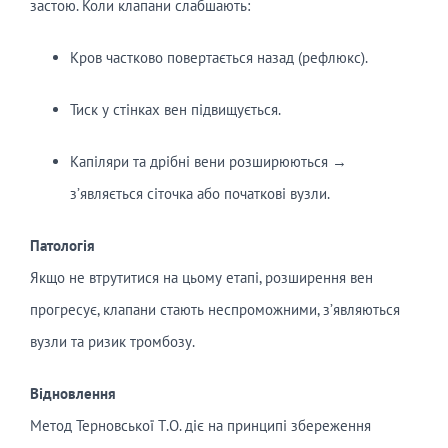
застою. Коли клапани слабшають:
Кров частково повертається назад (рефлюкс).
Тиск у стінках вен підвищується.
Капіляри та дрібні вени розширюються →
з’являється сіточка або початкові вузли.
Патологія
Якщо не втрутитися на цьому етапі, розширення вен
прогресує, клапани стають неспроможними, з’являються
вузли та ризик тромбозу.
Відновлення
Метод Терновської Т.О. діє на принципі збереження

★ ★ ★

WHAT NEEDS TO BE DONE => Nothing should be returned except the lines from the one holding "Тиск у стінках вен підвищується." through the final line of the listing, exactly as they appear.

REPLY =>
Тиск у стінках вен підвищується.
Капіляри та дрібні вени розширюються →
з’являється сіточка або початкові вузли.
Патологія
Якщо не втрутитися на цьому етапі, розширення вен
прогресує, клапани стають неспроможними, з’являються
вузли та ризик тромбозу.
Відновлення
Метод Терновської Т.О. діє на принципі збереження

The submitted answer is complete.